(WHAT YOU WILL DO): In the entries below, work out how many lines include "have", and write only that number.

——

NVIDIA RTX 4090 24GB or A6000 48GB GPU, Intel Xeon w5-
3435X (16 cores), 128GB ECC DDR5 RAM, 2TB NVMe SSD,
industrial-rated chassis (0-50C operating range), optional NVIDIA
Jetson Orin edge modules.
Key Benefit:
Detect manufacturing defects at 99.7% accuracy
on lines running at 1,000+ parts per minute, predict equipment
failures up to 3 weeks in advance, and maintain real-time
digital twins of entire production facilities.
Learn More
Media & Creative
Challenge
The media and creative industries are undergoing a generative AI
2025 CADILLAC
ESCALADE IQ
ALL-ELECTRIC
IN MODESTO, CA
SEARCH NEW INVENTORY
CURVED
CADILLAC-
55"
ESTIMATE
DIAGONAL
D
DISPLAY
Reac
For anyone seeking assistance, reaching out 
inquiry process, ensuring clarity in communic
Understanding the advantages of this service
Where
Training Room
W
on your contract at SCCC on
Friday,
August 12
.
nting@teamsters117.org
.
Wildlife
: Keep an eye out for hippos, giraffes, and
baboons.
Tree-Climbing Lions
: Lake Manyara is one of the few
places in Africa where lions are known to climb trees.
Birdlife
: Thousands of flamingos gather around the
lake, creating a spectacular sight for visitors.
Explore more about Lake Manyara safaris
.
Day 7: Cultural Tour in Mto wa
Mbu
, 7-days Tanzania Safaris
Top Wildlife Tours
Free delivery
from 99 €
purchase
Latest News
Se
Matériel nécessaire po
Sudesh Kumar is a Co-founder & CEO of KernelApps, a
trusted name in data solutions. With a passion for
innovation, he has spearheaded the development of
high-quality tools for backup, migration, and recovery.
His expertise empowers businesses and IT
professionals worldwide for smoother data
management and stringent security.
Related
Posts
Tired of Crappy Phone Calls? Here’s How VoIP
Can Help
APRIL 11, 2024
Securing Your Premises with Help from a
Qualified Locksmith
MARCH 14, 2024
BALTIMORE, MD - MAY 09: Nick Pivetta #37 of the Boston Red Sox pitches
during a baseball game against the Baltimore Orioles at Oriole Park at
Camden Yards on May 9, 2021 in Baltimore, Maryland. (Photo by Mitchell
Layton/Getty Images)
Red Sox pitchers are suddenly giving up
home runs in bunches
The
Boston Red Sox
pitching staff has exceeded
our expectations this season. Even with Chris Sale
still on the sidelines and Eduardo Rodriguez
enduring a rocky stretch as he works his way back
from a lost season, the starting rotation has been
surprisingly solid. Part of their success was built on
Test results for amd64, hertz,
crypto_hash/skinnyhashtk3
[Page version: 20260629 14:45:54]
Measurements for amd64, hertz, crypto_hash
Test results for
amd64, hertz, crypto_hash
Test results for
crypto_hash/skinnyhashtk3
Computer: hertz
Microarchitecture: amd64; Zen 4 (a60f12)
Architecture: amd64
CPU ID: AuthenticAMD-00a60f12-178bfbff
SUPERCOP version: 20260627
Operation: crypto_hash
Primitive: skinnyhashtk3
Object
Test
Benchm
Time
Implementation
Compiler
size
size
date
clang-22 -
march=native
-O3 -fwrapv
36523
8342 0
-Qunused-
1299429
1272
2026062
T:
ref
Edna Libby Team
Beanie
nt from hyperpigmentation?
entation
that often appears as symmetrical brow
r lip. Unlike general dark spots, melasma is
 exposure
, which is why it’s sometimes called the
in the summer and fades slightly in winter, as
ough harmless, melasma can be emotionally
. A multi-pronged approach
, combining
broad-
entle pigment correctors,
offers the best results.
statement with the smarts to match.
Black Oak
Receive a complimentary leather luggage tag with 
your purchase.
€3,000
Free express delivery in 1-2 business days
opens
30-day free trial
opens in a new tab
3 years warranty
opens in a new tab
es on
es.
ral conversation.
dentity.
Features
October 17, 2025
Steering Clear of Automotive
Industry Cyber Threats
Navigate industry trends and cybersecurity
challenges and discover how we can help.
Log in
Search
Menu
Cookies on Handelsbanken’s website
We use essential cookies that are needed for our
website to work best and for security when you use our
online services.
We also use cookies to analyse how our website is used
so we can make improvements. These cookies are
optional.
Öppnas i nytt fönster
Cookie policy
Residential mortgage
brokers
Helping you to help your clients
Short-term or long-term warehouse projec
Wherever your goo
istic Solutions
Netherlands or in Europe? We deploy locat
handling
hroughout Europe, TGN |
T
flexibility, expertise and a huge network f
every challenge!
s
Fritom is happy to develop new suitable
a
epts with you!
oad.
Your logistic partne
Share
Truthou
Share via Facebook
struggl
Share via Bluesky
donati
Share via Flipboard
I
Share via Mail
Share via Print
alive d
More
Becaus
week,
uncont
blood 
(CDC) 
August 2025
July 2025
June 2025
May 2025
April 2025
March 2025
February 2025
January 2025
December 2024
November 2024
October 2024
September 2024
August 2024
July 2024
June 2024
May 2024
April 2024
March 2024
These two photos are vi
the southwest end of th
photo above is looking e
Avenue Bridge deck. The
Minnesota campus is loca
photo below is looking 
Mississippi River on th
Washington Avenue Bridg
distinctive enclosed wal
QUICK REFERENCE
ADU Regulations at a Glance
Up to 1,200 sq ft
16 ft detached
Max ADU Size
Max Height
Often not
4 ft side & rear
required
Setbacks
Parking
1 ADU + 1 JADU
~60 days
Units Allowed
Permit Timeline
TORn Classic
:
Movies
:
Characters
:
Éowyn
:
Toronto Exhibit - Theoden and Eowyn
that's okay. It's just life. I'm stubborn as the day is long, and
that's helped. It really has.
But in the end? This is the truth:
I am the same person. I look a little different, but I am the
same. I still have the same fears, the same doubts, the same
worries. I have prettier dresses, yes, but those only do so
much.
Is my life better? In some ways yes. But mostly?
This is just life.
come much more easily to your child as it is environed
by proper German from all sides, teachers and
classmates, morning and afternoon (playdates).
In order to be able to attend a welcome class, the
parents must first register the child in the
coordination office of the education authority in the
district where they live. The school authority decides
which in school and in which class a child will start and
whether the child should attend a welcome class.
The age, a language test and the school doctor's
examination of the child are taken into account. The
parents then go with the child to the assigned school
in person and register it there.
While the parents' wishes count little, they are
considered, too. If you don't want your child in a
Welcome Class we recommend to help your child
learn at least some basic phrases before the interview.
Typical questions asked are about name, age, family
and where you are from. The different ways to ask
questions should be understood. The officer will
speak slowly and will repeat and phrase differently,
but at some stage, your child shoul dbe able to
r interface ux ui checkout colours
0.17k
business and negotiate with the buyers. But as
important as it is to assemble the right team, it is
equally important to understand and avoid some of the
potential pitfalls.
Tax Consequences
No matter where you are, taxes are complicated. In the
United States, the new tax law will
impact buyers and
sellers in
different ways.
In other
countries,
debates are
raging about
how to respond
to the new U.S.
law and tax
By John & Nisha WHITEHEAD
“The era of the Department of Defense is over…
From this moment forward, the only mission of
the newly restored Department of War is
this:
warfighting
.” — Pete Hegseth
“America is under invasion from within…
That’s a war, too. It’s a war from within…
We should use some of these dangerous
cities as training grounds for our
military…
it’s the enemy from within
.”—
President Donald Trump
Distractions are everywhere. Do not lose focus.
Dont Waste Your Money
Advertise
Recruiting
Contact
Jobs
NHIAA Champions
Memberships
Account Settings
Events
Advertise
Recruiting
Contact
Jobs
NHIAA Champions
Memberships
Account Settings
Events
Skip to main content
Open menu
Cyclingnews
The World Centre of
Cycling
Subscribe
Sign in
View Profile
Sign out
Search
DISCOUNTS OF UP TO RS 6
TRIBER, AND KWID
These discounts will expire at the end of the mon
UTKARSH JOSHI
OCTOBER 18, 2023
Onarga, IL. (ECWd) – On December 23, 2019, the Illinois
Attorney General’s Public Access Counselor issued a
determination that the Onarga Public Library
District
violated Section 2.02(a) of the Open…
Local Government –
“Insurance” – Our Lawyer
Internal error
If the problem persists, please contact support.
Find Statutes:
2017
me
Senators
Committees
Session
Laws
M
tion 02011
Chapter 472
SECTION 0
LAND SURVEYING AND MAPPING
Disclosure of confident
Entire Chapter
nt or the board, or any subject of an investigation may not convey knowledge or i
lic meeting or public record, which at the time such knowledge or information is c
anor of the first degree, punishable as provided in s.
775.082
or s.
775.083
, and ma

——

(RESULT): 2